Data for processing:
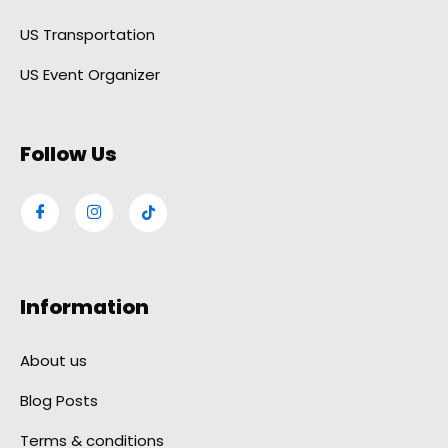
US Transportation
US Event Organizer
Follow Us
Information
About us
Blog Posts
Terms & conditions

Aim of the task: The pictures stay out; copy the rest of the data word for word.

Exercise result:
US Transportation
US Event Organizer
Follow Us
Information
About us
Blog Posts
Terms & conditions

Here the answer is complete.